> [Supplied information]
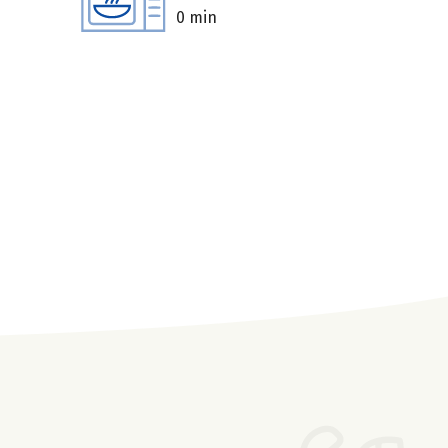
0 min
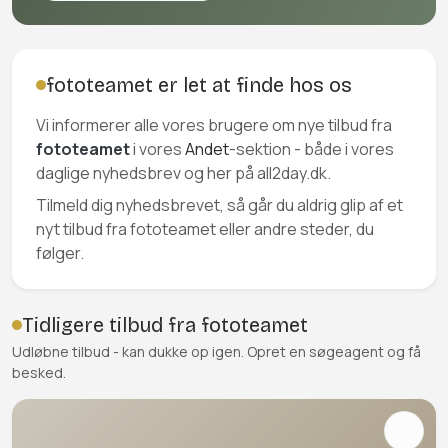
fototeamet er let at finde hos os
Vi informerer alle vores brugere om nye tilbud fra
fototeamet
i vores
Andet
-sektion - både i vores
daglige nyhedsbrev og her på all2day.dk.
Tilmeld dig nyhedsbrevet, så går du aldrig glip af et
nyt tilbud fra fototeamet eller andre steder, du
følger.
Tidligere tilbud fra fototeamet
Udløbne tilbud - kan dukke op igen. Opret en søgeagent og få
besked.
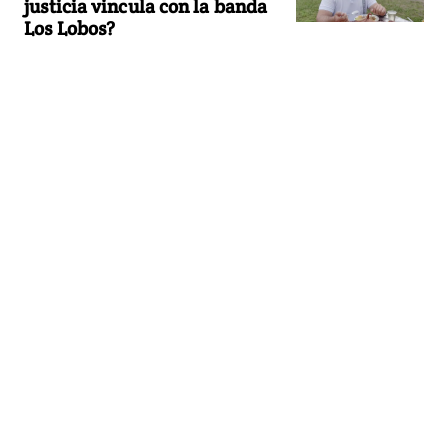
justicia vincula con la banda
Los Lobos?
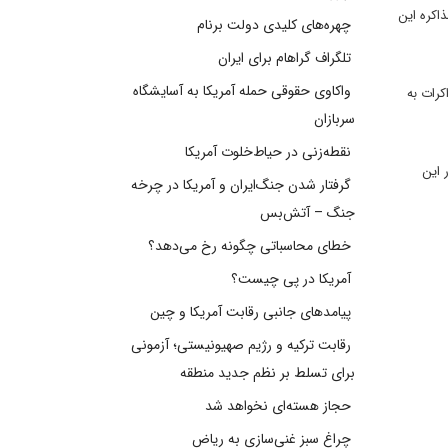
ذاکره این
چهره‌های کلیدی دولت برنام
تلگراف گراهام برای ایران
واکاوی حقوقی حمله آمریکا به آسایشگاه
کرات به
سربازان
نقطه‌زنی در حیاط‌خلوت آمریکا
 این
گرفتار شدن جنگ‌ایران و آمریکا در چرخه
جنگ – آتش‌بس
خطای محاسباتی چگونه رخ می‌دهد؟
آمریکا در پی چیست؟
پیامدهای جانبی رقابت آمریکا و چین
رقابت ترکیه و رژیم صهیونیستی؛ آزمونی
برای تسلط بر نظم جدید منطقه
حجاز هسته‌ای نخواهد شد
چراغ سبز غنی‌سازی به ریاض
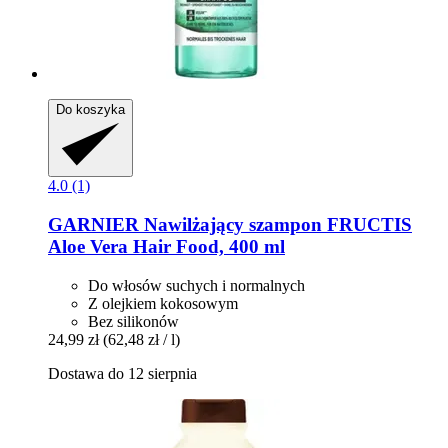
Do koszyka
4.0 (1)
GARNIER
Nawilżający szampon FRUCTIS
Aloe Vera Hair Food, 400 ml
Do włosów suchych i normalnych
Z olejkiem kokosowym
Bez silikonów
24,99 zł
(62,48 zł / l)
Dostawa do 12 sierpnia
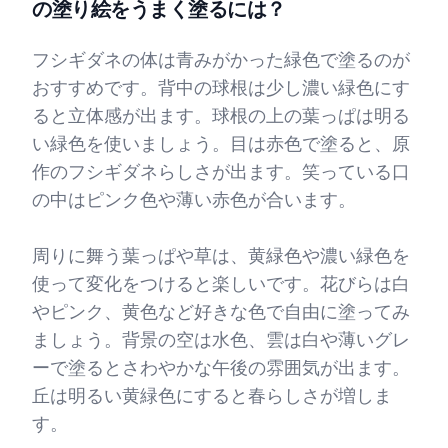
の塗り絵をうまく塗るには？
フシギダネの体は青みがかった緑色で塗るのが
おすすめです。背中の球根は少し濃い緑色にす
ると立体感が出ます。球根の上の葉っぱは明る
い緑色を使いましょう。目は赤色で塗ると、原
作のフシギダネらしさが出ます。笑っている口
の中はピンク色や薄い赤色が合います。
周りに舞う葉っぱや草は、黄緑色や濃い緑色を
使って変化をつけると楽しいです。花びらは白
やピンク、黄色など好きな色で自由に塗ってみ
ましょう。背景の空は水色、雲は白や薄いグレ
ーで塗るとさわやかな午後の雰囲気が出ます。
丘は明るい黄緑色にすると春らしさが増しま
す。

> [Instructions for the task]
Your task is to copy word for word the lines from the line containing "(62,48 zł / l)" to the end of the listing, both included, and to drop any pictures.

> [Response to this exercise]
(62,48 zł / l)
Dostawa do 12 sierpnia
の塗り絵をうまく塗るには？
フシギダネの体は青みがかった緑色で塗るのが
おすすめです。背中の球根は少し濃い緑色にす
ると立体感が出ます。球根の上の葉っぱは明る
い緑色を使いましょう。目は赤色で塗ると、原
作のフシギダネらしさが出ます。笑っている口
の中はピンク色や薄い赤色が合います。
周りに舞う葉っぱや草は、黄緑色や濃い緑色を
使って変化をつけると楽しいです。花びらは白
やピンク、黄色など好きな色で自由に塗ってみ
ましょう。背景の空は水色、雲は白や薄いグレ
ーで塗るとさわやかな午後の雰囲気が出ます。
丘は明るい黄緑色にすると春らしさが増しま
す。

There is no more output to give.